Methods: A pre-post study was designed, selecting 20 rural facilities from six districts. Data were collected retrospectively for six months prior to and six months during the pilot period. Retention was defined as a woman or infant remaining in care for a minimum of five months after enrolment into the cohort, determined by the ART visit schedule. Retention rates were assessed by facility using weighted paired t-tests on cluster-level summaries.

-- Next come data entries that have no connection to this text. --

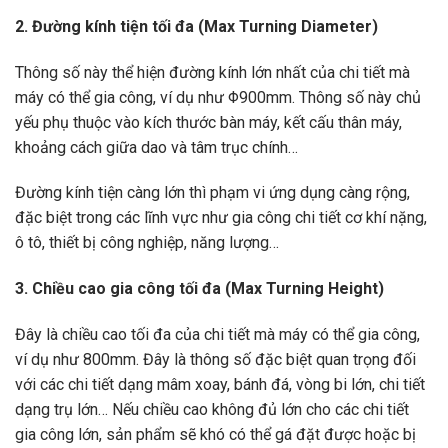
2. Đường kính tiện tối đa (Max Turning Diameter)
Thông số này thể hiện đường kính lớn nhất của chi tiết mà
máy có thể gia công, ví dụ như Φ900mm. Thông số này chủ
yếu phụ thuộc vào kích thước bàn máy, kết cấu thân máy,
khoảng cách giữa dao và tâm trục chính…
Đường kính tiện càng lớn thì phạm vi ứng dụng càng rộng,
đặc biệt trong các lĩnh vực như gia công chi tiết cơ khí nặng,
ô tô, thiết bị công nghiệp, năng lượng…
3. Chiều cao gia công tối đa (Max Turning Height)
Đây là chiều cao tối đa của chi tiết mà máy có thể gia công,
ví dụ như 800mm. Đây là thông số đặc biệt quan trọng đối
với các chi tiết dạng mâm xoay, bánh đá, vòng bi lớn, chi tiết
dạng trụ lớn… Nếu chiều cao không đủ lớn cho các chi tiết
gia công lớn, sản phẩm sẽ khó có thể gá đặt được hoặc bị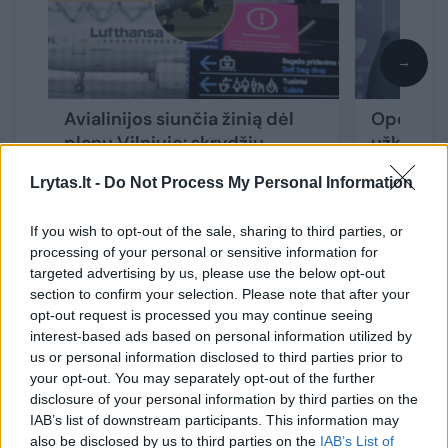
→
Avialinijos siunčia žinią dėl
Opozicija
planų Vilniuje: skrydžių
užkardyt
ankstinimas ar atšaukimas –
balionais
Lrytas.lt -
Do Not Process My Personal Information
ne vienintelė išeitis
(4)
užsimena
„Linkėji
If you wish to opt-out of the sale, sharing to third parties, or
processing of your personal or sensitive information for
targeted advertising by us, please use the below opt-out
section to confirm your selection. Please note that after your
opt-out request is processed you may continue seeing
interest-based ads based on personal information utilized by
Pokalbyje su premjere dalyvavo opozicinių
us or personal information disclosed to third parties prior to
konservatorių, liberalų, demokratų „Vardan
your opt-out. You may separately opt-out of the further
Lietuvos“ lyderiai bei Mišrios seimo narių
disclosure of your personal information by third parties on the
IAB’s list of downstream participants. This information may
grupės frakcijos seniūnas.
also be disclosed by us to third parties on the
IAB’s List of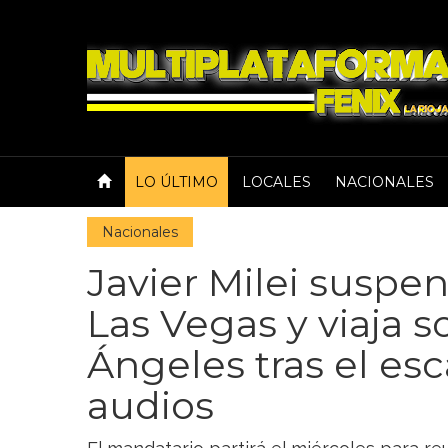
LO ÚLTIMO
LOCALES
NACIONALES
Nacionales
Javier Milei suspen
Las Vegas y viaja s
Ángeles tras el esc
audios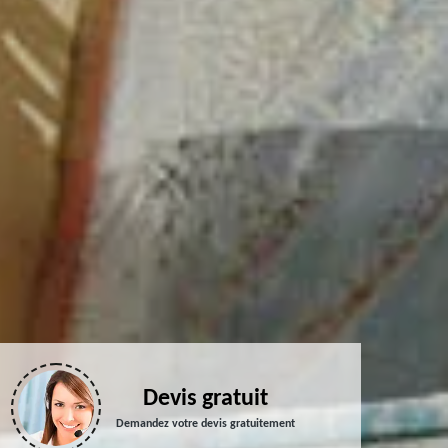
Devis gratuit
Demandez votre devis gratuitement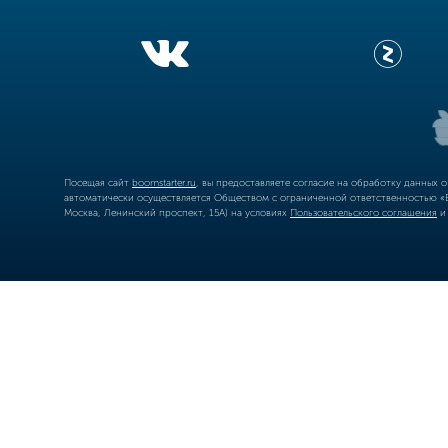
Посещая сайт
boomstarter.ru
, вы предоставляете согласие на обработку данных 
автоматически осуществляется Обществом с ограниченной ответственностью «Б
Москва, Ленинский проспект, 15А) на условиях
Пользовательского соглашения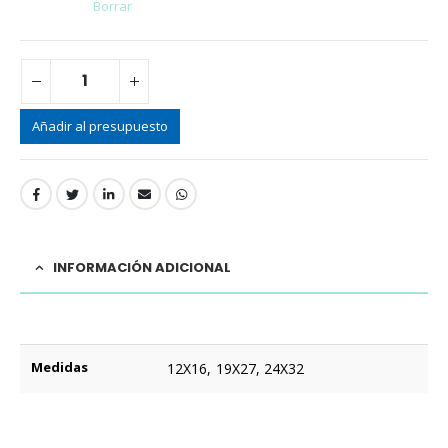
Borrar
Añadir al presupuesto
INFORMACIÓN ADICIONAL
Medidas
12X16, 19X27, 24X32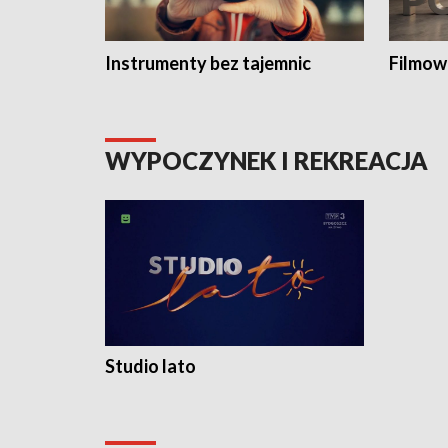
Instrumenty bez tajemnic
Filmow
WYPOCZYNEK I REKREACJA
Studio lato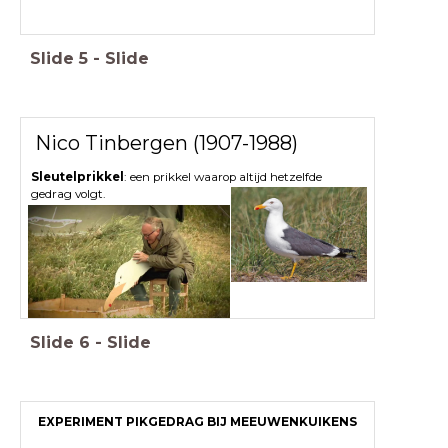
Slide
5
-
Slide
Nico Tinbergen (1907-1988)
Sleutelprikkel
: een prikkel waarop altijd hetzelfde
gedrag volgt.
Slide
6
-
Slide
EXPERIMENT PIKGEDRAG BIJ MEEUWENKUIKENS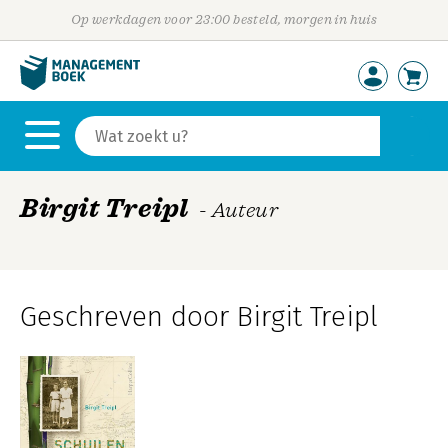
Op werkdagen voor 23:00 besteld, morgen in huis
Birgit Treipl
- Auteur
Geschreven door Birgit Treipl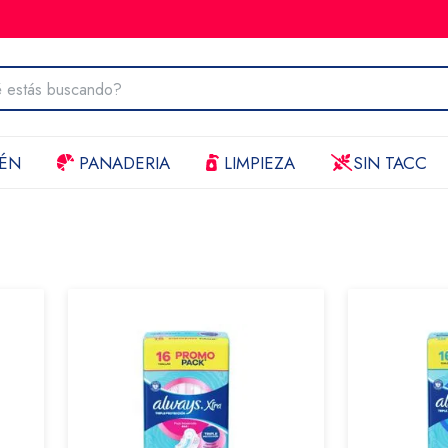
ÉN
PANADERIA
LIMPIEZA
SIN TACC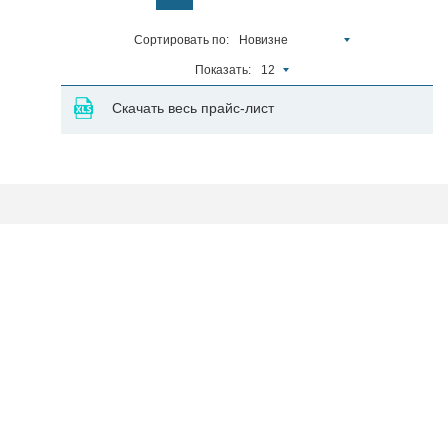
Сортировать по:
Новизне
Показать:
12
Скачать весь прайс-лист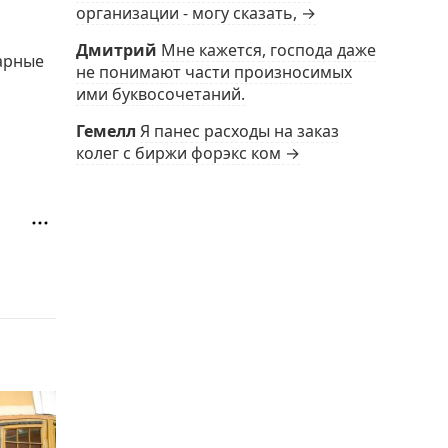
организации - могу сказать, →
Дмитрий
Мне кажется, господа даже
арные
не понимают части произносимых
ими буквосочетаний.
Гемелл
Я панес расходы на заказ
колег с биржи форэкс ком →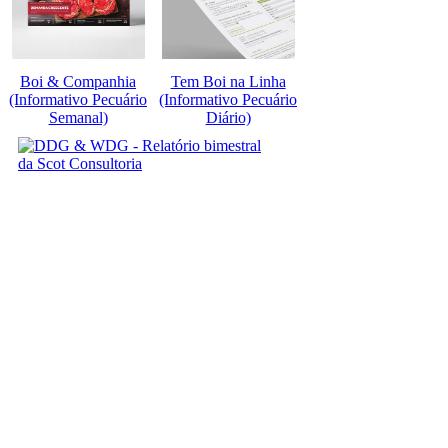
Boi & Companhia
Tem Boi na Linha
(Informativo Pecuário
(Informativo Pecuário
Semanal)
Diário)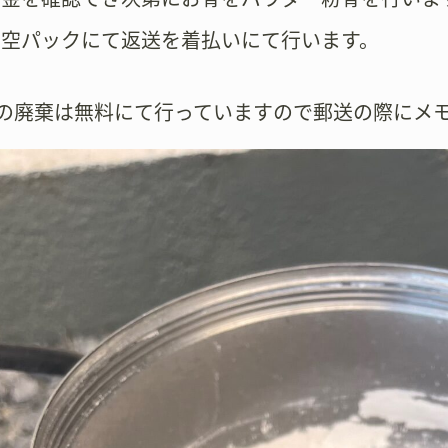
真空パックにて返送を着払いにて行います。
壺の廃棄は無料にて行っていますので郵送の際にメ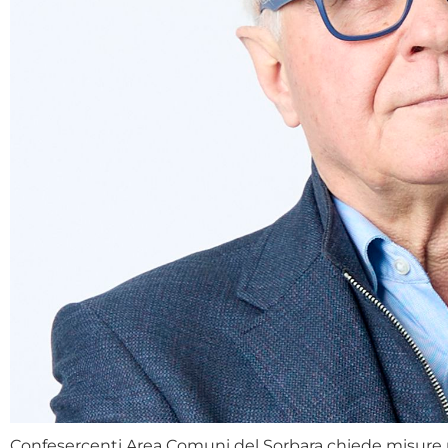
Confesercenti Area Comuni del Sorbara chiede misure 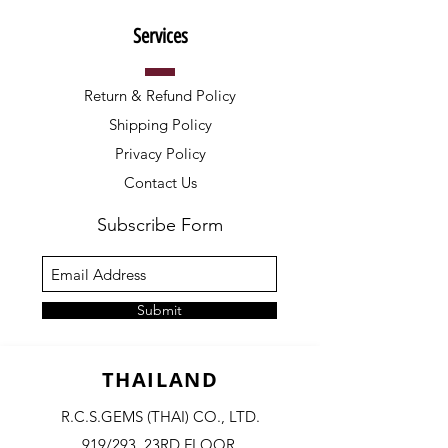
Services
Return & Refund Policy
Shipping Policy
Privacy Policy
Contact Us
Subscribe Form
Submit
THAILAND
R.C.S.GEMS (THAI) CO., LTD.
919/293, 23RD FLOOR,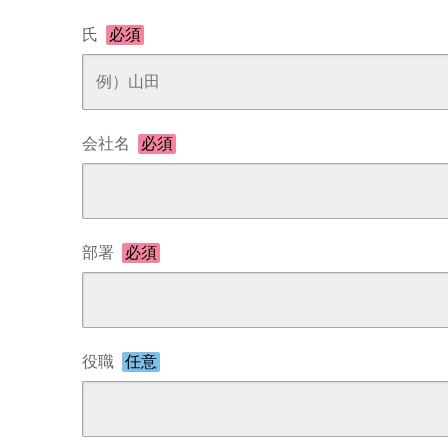
氏
必須
会社名
必須
部署
必須
役職
任意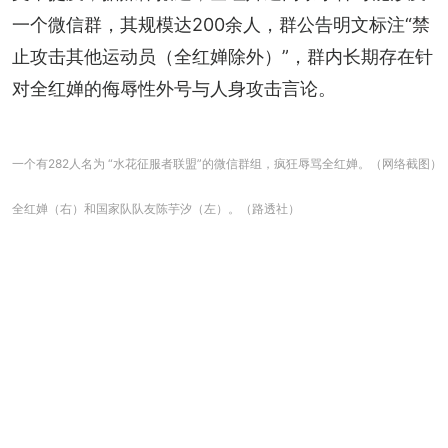
一个微信群，其规模达200余人，群公告明文标注“禁
止攻击其他运动员（全红婵除外）”，群内长期存在针
对全红婵的侮辱性外号与人身攻击言论。
一个有282人名为 “水花征服者联盟”的微信群组，疯狂辱骂全红婵。（网络截图）
全红婵（右）和国家队队友陈芋汐（左）。（路透社）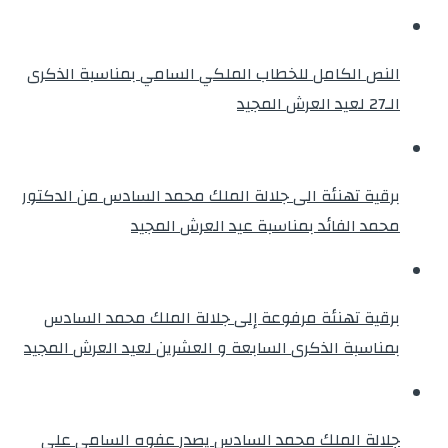
النص الكامل للخطاب الملكي السامي بمناسبة الذكرى
الـ27 لعيد العرش المجيد
برقية تهنئة الى جلالة الملك محمد السادس من الدكتور
محمد الفائد بمناسبة عيد العرش المجيد
برقية تهنئة مرفوعة إلى جلالة الملك محمد السادس
بمناسبة الذكرى السابعة و العشرين لعيد العرش المجيد
جلالة الملك محمد السادس يصدر عفوه السامي على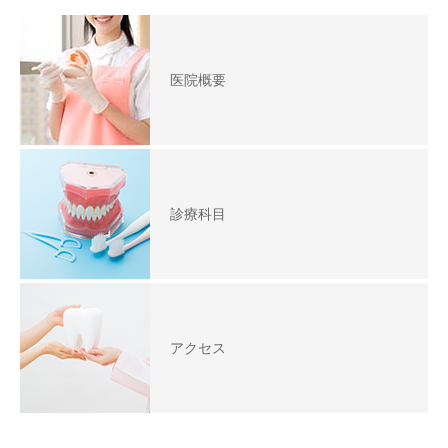
医院概要
診療科目
アクセス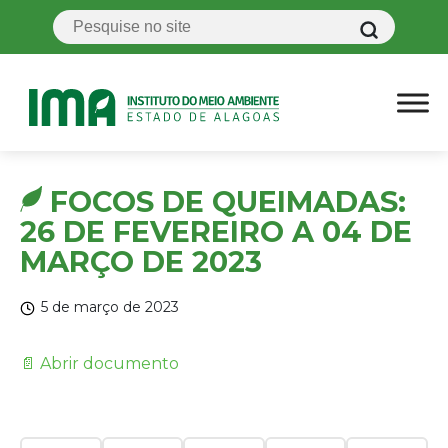
FOCOS DE QUEIMADAS:
26 DE FEVEREIRO A 04 DE
MARÇO DE 2023
5 de março de 2023
📄 Abrir documento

Results: 686 women and 358 infants were included in the pre-pilot implementation period; 604 women and 332 infants during the pilot. Retention in care for mothers increased from 72.8% to 80.3% (p=0.009). This was driven by women who initiated on ART during pregnancy, as their retention rates increased from 68.5% to 76.0% (p=0.031). Women under 20 had almost three times more of an increase in retention compared to women of older ages. Retention for HIV-exposed infants increased from 41.3% to 61.1% (p=0.001). 30% of appointments were missed during the pilot program requiring follow-up, of those missed appointments, 28% received followed-up. There was a 70% return rate for missed appointments relative to a 12% return rate for appointments that received no follow-up.
Conclusions: The results of the pilot showed a significant impact on retention that will result in fewer HIV+ infants and better health outcomes for HIV+ mothers. Despite a low missed visit follow up rate, when conducted, the impact was substantial. In January 2016 Uganda adopted this model to be the national standard of care for follow-up of mother-infant pairs in all PMTCT sites nationwide.